══ Extracted information ══

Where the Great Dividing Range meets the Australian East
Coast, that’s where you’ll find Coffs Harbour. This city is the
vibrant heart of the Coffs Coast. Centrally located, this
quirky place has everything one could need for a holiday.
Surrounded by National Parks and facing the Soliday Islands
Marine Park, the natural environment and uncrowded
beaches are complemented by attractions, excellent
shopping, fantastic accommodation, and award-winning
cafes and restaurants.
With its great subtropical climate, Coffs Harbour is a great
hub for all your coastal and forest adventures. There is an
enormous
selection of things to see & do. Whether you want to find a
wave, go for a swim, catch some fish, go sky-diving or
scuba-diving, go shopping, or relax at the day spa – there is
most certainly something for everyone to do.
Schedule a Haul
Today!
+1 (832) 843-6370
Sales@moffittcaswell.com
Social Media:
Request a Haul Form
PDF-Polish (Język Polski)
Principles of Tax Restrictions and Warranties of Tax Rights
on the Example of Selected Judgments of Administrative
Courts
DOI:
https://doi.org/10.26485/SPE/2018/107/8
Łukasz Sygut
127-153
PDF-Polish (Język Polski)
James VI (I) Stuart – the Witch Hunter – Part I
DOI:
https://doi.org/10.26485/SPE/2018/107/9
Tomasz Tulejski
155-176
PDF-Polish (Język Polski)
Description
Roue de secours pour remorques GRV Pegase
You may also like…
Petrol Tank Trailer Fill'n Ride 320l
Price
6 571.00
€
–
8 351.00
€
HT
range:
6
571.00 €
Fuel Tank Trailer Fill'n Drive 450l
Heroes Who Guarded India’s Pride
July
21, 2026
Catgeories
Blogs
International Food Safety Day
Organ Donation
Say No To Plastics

═══

Your assignment: Produce exactly the lines from the one containing "International Food Safety Day" through the final line of the records above, both included, and no others.

Task response:
International Food Safety Day
Organ Donation
Say No To Plastics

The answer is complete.